MATERIAL FOR THIS EXERCISE: Begin

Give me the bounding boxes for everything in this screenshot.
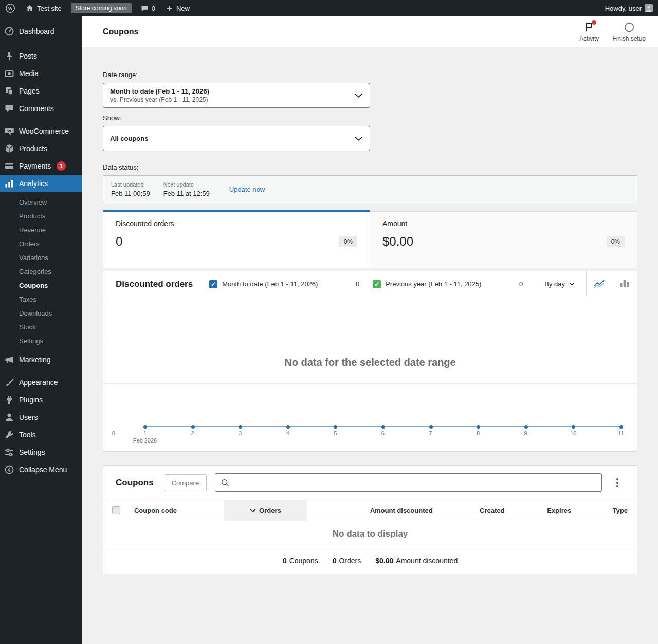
wordpress-logo-menu[interactable]: W: [0, 0, 21, 16]
admin-bar: W Test site Store coming soon 0 New Howd…: [0, 0, 658, 16]
account-menu[interactable]: Howdy, user: [600, 0, 658, 16]
search-input[interactable]: [233, 479, 596, 487]
sidebar-item-marketing[interactable]: Marketing: [0, 351, 82, 369]
plus-icon: [166, 5, 173, 12]
sidebar-item-label: Plugins: [19, 396, 43, 404]
legend-item-current-period[interactable]: ✓ Month to date (Feb 1 - 11, 2026) 0: [209, 280, 359, 288]
axis-tick-label: 7: [429, 430, 432, 436]
date-range-label: Date range:: [103, 71, 637, 79]
column-header-orders-sorted[interactable]: Orders: [224, 500, 307, 521]
column-header-coupon-code[interactable]: Coupon code: [125, 500, 224, 521]
checkbox-checked-blue[interactable]: ✓: [209, 280, 217, 288]
sidebar-item-settings[interactable]: Settings: [0, 444, 82, 461]
column-header-expires[interactable]: Expires: [514, 500, 580, 521]
new-content-menu[interactable]: New: [160, 0, 195, 16]
sidebar-item-analytics[interactable]: Analytics: [0, 175, 82, 192]
axis-tick-label: 1: [143, 430, 147, 436]
submenu-item-overview[interactable]: Overview: [0, 195, 82, 209]
select-all-checkbox[interactable]: [112, 506, 120, 514]
table-empty-message: No data to display: [103, 521, 637, 547]
bar-chart-type-button[interactable]: [612, 271, 637, 297]
coupons-filter-select[interactable]: All coupons: [103, 126, 370, 151]
site-name-menu[interactable]: Test site: [21, 0, 67, 16]
sidebar-item-comments[interactable]: Comments: [0, 100, 82, 117]
column-header-type[interactable]: Type: [580, 500, 637, 521]
sidebar-item-collapse-menu[interactable]: Collapse Menu: [0, 461, 82, 479]
sidebar-item-label: Tools: [19, 431, 36, 439]
update-now-link[interactable]: Update now: [229, 186, 265, 193]
show-value: All coupons: [110, 135, 148, 142]
submenu-item-coupons[interactable]: Coupons: [0, 279, 82, 292]
submenu-item-variations[interactable]: Variations: [0, 251, 82, 265]
sidebar-item-media[interactable]: Media: [0, 65, 82, 82]
activity-button[interactable]: Activity: [579, 21, 599, 42]
submenu-item-orders[interactable]: Orders: [0, 237, 82, 251]
column-header-created[interactable]: Created: [442, 500, 514, 521]
axis-tick-label: 6: [381, 430, 385, 436]
sidebar-item-label: Analytics: [19, 179, 48, 188]
sidebar-item-tools[interactable]: Tools: [0, 426, 82, 444]
submenu-item-categories[interactable]: Categories: [0, 265, 82, 279]
table-search[interactable]: [215, 473, 602, 492]
sidebar-item-plugins[interactable]: Plugins: [0, 391, 82, 409]
axis-tick-label: 0: [112, 430, 115, 436]
axis-tick-label: 4: [286, 430, 289, 436]
sidebar-item-label: Products: [19, 144, 47, 153]
total-amount-discounted: $0.00 Amount discounted: [375, 557, 458, 565]
show-label: Show:: [103, 114, 637, 122]
interval-value: By day: [544, 280, 565, 288]
sidebar-item-label: Collapse Menu: [19, 466, 67, 474]
comments-indicator[interactable]: 0: [136, 0, 160, 16]
chart-card: Discounted orders ✓ Month to date (Feb 1…: [103, 271, 637, 452]
date-range-compare-value: vs. Previous year (Feb 1 - 11, 2025): [110, 96, 347, 103]
summary-card-discounted-orders[interactable]: Discounted orders 0 0%: [103, 210, 370, 268]
table-options-menu-button[interactable]: [610, 473, 625, 492]
chart-empty-message: No data for the selected date range: [103, 357, 637, 369]
axis-tick-label: 5: [334, 430, 337, 436]
legend-item-previous-period[interactable]: ✓ Previous year (Feb 1 - 11, 2025) 0: [373, 280, 523, 288]
axis-data-point: [334, 425, 337, 429]
axis-data-point: [572, 425, 575, 429]
pin-icon: [4, 51, 14, 61]
summary-card-delta-badge: 0%: [339, 236, 357, 247]
total-coupons: 0 Coupons: [283, 557, 318, 565]
sidebar-item-payments[interactable]: Payments 1: [0, 157, 82, 175]
submenu-item-taxes[interactable]: Taxes: [0, 292, 82, 306]
sidebar-item-label: Dashboard: [19, 27, 54, 35]
sidebar-item-users[interactable]: Users: [0, 409, 82, 426]
submenu-item-products[interactable]: Products: [0, 209, 82, 223]
summary-card-amount[interactable]: Amount $0.00 0%: [370, 211, 637, 268]
compare-button[interactable]: Compare: [164, 474, 207, 491]
plug-icon: [4, 395, 14, 405]
date-range-select[interactable]: Month to date (Feb 1 - 11, 2026) vs. Pre…: [103, 83, 370, 108]
bar-chart-icon: [618, 277, 631, 291]
axis-data-point: [286, 425, 290, 429]
comments-icon: [4, 103, 14, 114]
submenu-item-stock[interactable]: Stock: [0, 320, 82, 334]
table-totals: 0 Coupons 0 Orders $0.00 Amount discount…: [103, 547, 637, 574]
media-icon: [4, 68, 14, 79]
checkbox-checked-green[interactable]: ✓: [373, 280, 381, 288]
finish-setup-button[interactable]: Finish setup: [612, 21, 646, 42]
summary-card-label: Discounted orders: [116, 219, 357, 228]
chevron-down-icon: [355, 93, 362, 98]
sidebar-item-woocommerce[interactable]: W WooCommerce: [0, 122, 82, 140]
svg-text:W: W: [8, 6, 13, 11]
sidebar-item-posts[interactable]: Posts: [0, 47, 82, 65]
sidebar-item-pages[interactable]: Pages: [0, 82, 82, 100]
column-header-amount-discounted[interactable]: Amount discounted: [307, 500, 442, 521]
woocommerce-icon: W: [4, 126, 14, 136]
axis-tick-label: 8: [477, 430, 480, 436]
interval-select[interactable]: By day: [533, 280, 586, 288]
coupons-table-card: Coupons Compare Coupon code Orders Amoun…: [103, 465, 637, 574]
legend-label: Month to date (Feb 1 - 11, 2026): [222, 280, 318, 288]
sidebar-item-dashboard[interactable]: Dashboard: [0, 23, 82, 40]
submenu-item-downloads[interactable]: Downloads: [0, 306, 82, 320]
submenu-item-revenue[interactable]: Revenue: [0, 223, 82, 237]
submenu-item-settings[interactable]: Settings: [0, 334, 82, 348]
sidebar-item-appearance[interactable]: Appearance: [0, 374, 82, 391]
line-chart-type-button[interactable]: [587, 271, 612, 297]
sidebar-item-products[interactable]: Products: [0, 140, 82, 157]
home-icon: [26, 4, 34, 12]
chevron-down-icon: [569, 282, 575, 286]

MATERIAL FOR THIS EXERCISE: End

EXERCISE DIRECTIONS: Go line by line through the records and copy those that contain the word "icon".

SOLUTION TO THIS PROBLEM:
plus-icon: [166, 5, 173, 12]
pin-icon: [4, 51, 14, 61]
plug-icon: [4, 395, 14, 405]
bar-chart-icon: [618, 277, 631, 291]
comments-icon: [4, 103, 14, 114]
media-icon: [4, 68, 14, 79]
chevron-down-icon: [355, 93, 362, 98]
woocommerce-icon: W: [4, 126, 14, 136]
home-icon: [26, 4, 34, 12]
chevron-down-icon: [569, 282, 575, 286]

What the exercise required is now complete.